Bernie Sanders is the face of the
un-resolvable contradiction of trying to pressure the Democratic Party
from within: in the end, the party will be more of a force on you than
you will be a force on them. Sanders and his allies want to push the
Democratic Party to the left and convince them to support progressive
measures such Medicare for All. What they’re actually doing is helping
keep the Democratic Party alive.
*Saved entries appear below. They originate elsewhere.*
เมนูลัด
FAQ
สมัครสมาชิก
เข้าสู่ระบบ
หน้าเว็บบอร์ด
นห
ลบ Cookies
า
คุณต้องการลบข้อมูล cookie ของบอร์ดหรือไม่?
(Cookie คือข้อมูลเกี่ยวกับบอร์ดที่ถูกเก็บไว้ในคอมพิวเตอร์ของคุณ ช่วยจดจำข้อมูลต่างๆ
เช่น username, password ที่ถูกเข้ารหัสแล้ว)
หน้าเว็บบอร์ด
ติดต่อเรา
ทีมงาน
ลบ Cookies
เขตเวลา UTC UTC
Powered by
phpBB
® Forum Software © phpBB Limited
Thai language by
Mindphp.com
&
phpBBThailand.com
In their frequent livestreams, Sanders
and the Squad condemn the Trump Administration’s favoring of the rich
and talk of the need for protections for the working class, but they
never address the Democratic Party’s own categorical failures when it
comes to addressing the crisis. 


Sanders is serving the interests of
the ruling class, even if it’s not his specific intent. He’s like a
relief valve for the Democratic Party, providing an “acceptable” outlet
for working-class rage in the halls of power. If he wasn’t in the race,
all the media focus would be on Biden’s silence, and that of Biden’s
party. But instead, Sanders’ fiery speeches about the inadequacies of
the government response create an illusion that working-class people can
feel represented. 


Then Sanders turns around and votes for bailing out the rich. 

This has always been Bernie Sanders’ strategy. But it shouldn’t be socialists’ strategy. 

Nevertheless, the DSA has attempted
to separate the unemployment package from the rest of the bill and call
it a victory. In its  “DSA Covid-19 Bulletin #5”(March 27), under
“Bernie Fights for Us,” the DSA leaders write, “One giant win in the
bill is
Bernie Sanders’s amendment
— a $600 weekly increase in unemployment benefits that includes gig and
tipped workers for four months — which passed against a last-minute
attack from GOP senators largely because of Bernie’s ferocious defense.
Bernie’s influence and power in this particular fight were outsized, and
it’s hard to imagine
anyone else in the Senate speak so powerfully for the working class.” 

There’s not one word of criticism for actually voting for the bill. 

Let’s be real and honest with each
other, comrades: this deal sucks. Let’s be clear: this bill is not a
victory. It’s a loss for the working class. The unemployment benefits
don’t make up for the massive corporate bailout. This bill shouldn’t be
supported. 


Left pressure within the Democratic Party isn’t how we are going to win the kind sof reforms we urgently need to save lives. And it’s certainly not the way to achieve socialism. It is the way to get terrible corporate bailouts with a few crumbs for some of the working class.

Workers
right now are showing an alternative way forward: just this week,
workers at Amazon, Whole Foods, and Instacart walked off their jobs,
demanding safer working conditions. At a General Electric factory
outside Boston, workers staged protests demanding that the facility be
shifted from making airplane engines to making much-needed ventilators.
Nurses and other frontline workers in New York 


City are staging actions
to demand better conditions and the equipment they desperately need to
fight the virus.


The working class has the power to solve the crisis that capitalism created but has shown itself incapable of solving. 

The Bernie Sanders strategy shifts
the fight from the streets to the halls of power. All that does is build
the Democratic Party, perhaps push it ever so slightly to the left on
this or that particular issue, and continue to sow big illusions about
how we will actually change this miserable capitalist system. That
strategy has brought  us to where we are right now. If ever there was a
time to reject that strategy, that time is also now. It is a dead end
and we can do better. 


The central task of socialists is to
unite the working class and push for a break with bipartisan capitalist
misery. We need our own party. We need our own political representation.
We need to crush this system. Now is the time to fight and unify the
working class against the capitalists who, quite literally, are going to
kill us if we don’t resolve this crisis on our own.